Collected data
════════════════════
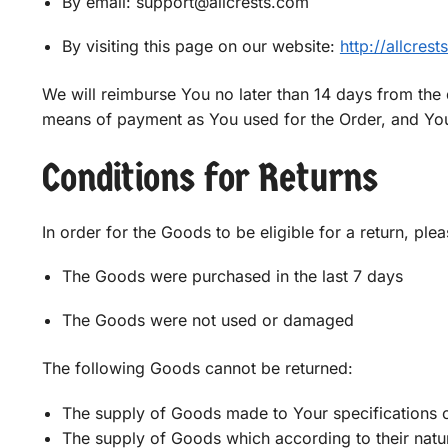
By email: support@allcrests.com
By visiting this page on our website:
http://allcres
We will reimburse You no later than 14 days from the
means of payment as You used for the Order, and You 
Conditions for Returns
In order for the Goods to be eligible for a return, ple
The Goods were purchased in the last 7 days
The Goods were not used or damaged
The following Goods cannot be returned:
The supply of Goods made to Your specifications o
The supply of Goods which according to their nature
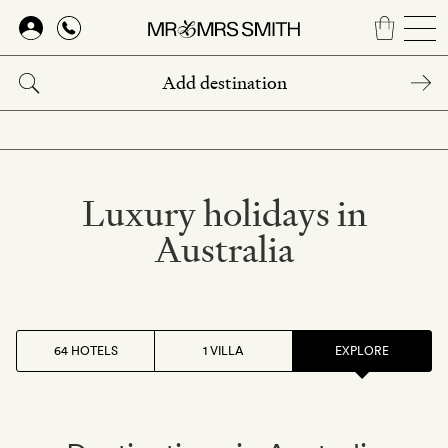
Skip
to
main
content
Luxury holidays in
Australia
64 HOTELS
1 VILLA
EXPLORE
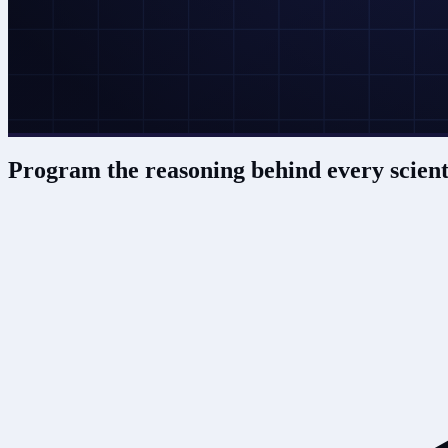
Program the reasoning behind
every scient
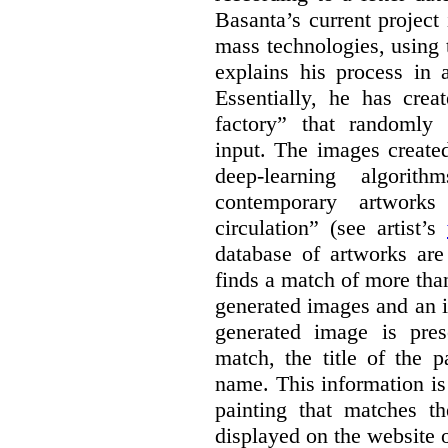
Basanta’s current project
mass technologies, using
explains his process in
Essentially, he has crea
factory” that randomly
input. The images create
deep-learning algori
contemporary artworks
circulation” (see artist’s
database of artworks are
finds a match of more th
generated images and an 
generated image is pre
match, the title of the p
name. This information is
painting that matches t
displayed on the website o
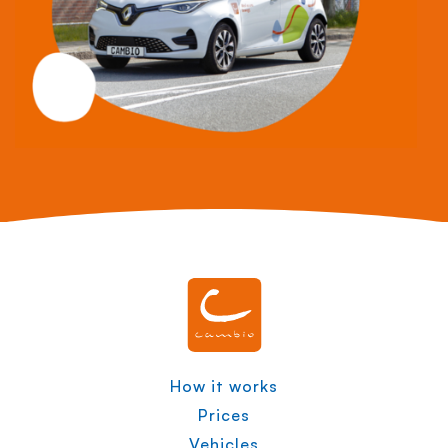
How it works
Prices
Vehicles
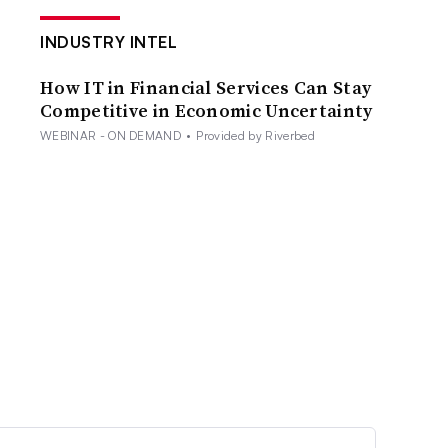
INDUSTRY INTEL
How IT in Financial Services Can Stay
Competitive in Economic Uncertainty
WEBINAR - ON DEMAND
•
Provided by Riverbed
════════════════════
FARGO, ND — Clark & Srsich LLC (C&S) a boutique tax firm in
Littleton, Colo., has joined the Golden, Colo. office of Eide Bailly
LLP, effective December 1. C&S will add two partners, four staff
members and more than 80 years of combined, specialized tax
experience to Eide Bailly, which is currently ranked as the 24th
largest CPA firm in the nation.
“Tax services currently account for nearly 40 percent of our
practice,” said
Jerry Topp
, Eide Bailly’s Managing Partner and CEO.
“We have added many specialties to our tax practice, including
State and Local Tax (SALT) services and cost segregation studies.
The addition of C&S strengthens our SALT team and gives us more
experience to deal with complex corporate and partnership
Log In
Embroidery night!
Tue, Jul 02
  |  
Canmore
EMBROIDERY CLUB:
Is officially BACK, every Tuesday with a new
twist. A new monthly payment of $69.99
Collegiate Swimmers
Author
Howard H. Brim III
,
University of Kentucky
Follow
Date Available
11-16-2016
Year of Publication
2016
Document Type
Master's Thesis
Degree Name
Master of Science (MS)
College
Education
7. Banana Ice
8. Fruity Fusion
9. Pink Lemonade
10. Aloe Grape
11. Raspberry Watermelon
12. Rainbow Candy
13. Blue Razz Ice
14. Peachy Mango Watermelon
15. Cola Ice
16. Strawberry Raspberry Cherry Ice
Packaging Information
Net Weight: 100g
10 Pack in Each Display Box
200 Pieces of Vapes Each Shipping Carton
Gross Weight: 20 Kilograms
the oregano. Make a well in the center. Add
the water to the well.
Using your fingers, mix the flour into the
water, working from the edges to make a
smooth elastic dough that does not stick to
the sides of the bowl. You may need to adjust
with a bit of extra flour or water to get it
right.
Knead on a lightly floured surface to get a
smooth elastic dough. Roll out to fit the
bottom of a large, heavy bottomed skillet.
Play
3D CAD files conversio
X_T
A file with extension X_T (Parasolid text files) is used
════════════════════
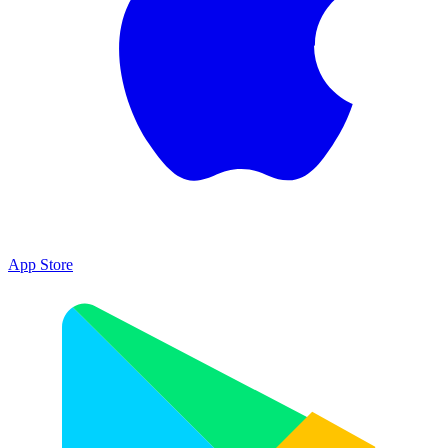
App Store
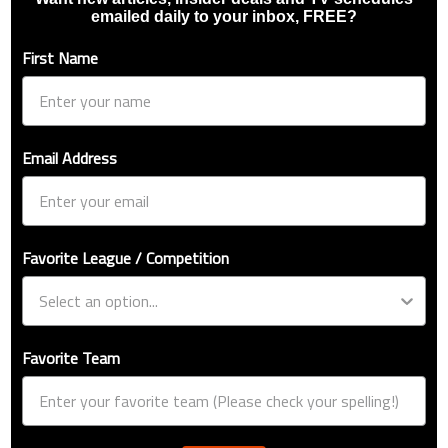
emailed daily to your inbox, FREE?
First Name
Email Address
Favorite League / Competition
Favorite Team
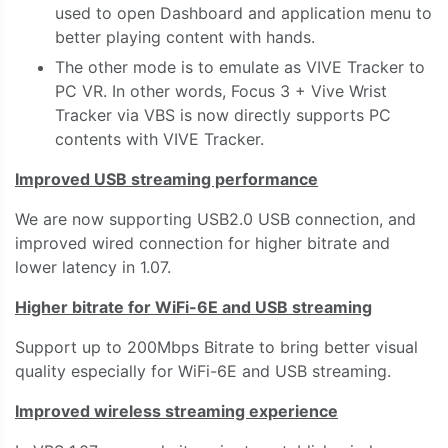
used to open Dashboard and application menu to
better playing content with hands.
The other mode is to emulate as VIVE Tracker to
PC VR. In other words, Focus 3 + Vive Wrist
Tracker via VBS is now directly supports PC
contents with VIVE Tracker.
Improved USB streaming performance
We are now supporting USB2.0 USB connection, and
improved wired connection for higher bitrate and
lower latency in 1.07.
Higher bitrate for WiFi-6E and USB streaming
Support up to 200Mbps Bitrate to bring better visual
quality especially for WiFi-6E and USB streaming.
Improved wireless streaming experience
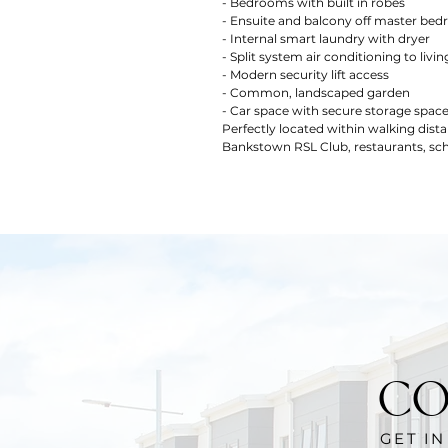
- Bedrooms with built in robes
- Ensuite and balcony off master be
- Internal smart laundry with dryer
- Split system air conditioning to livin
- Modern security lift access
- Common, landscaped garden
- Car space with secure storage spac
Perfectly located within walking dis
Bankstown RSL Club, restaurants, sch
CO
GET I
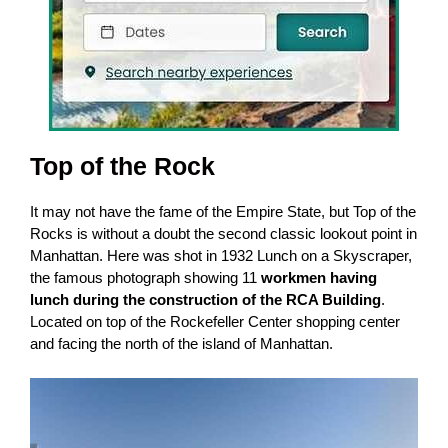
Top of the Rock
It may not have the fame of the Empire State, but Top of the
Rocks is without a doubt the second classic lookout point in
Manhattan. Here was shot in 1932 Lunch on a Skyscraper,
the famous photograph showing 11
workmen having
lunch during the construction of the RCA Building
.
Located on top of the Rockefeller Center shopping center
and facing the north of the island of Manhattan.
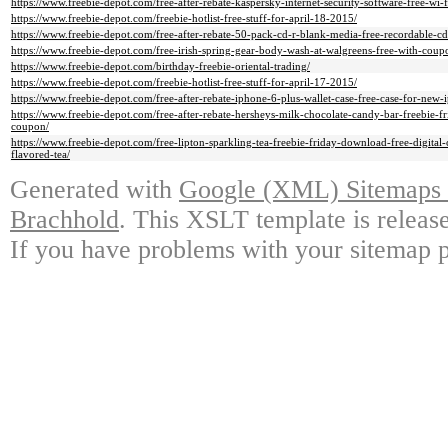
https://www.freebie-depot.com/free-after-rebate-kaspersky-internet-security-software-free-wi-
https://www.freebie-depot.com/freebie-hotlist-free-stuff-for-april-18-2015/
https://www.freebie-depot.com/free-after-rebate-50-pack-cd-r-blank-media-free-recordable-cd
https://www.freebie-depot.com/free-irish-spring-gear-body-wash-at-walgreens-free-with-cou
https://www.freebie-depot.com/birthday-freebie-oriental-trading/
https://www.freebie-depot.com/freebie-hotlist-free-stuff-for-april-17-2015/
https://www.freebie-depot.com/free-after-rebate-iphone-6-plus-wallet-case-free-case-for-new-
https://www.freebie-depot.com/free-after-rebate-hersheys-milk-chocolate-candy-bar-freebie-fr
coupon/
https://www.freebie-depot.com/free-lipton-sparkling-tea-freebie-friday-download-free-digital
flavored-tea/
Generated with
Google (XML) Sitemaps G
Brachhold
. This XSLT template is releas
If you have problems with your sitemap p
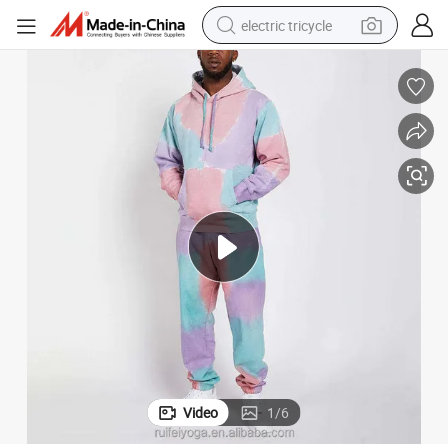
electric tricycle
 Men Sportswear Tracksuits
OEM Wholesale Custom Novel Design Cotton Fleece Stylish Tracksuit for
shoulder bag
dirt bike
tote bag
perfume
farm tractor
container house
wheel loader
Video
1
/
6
════════════════════
YOUR ASSIGNMENT
Although pictures appear among the records above, write out exactly only the lines from the one that has "database of artworks are" through the one that has "INDUSTRY INTEL", and leave the pictures out.

SOLUTION TO THE PROBLEM
database of artworks are
finds a match of more th
generated images and an 
generated image is pre
match, the title of the p
name. This information is
painting that matches t
displayed on the website o
How it works
Prices
Vehicles
INDUSTRY INTEL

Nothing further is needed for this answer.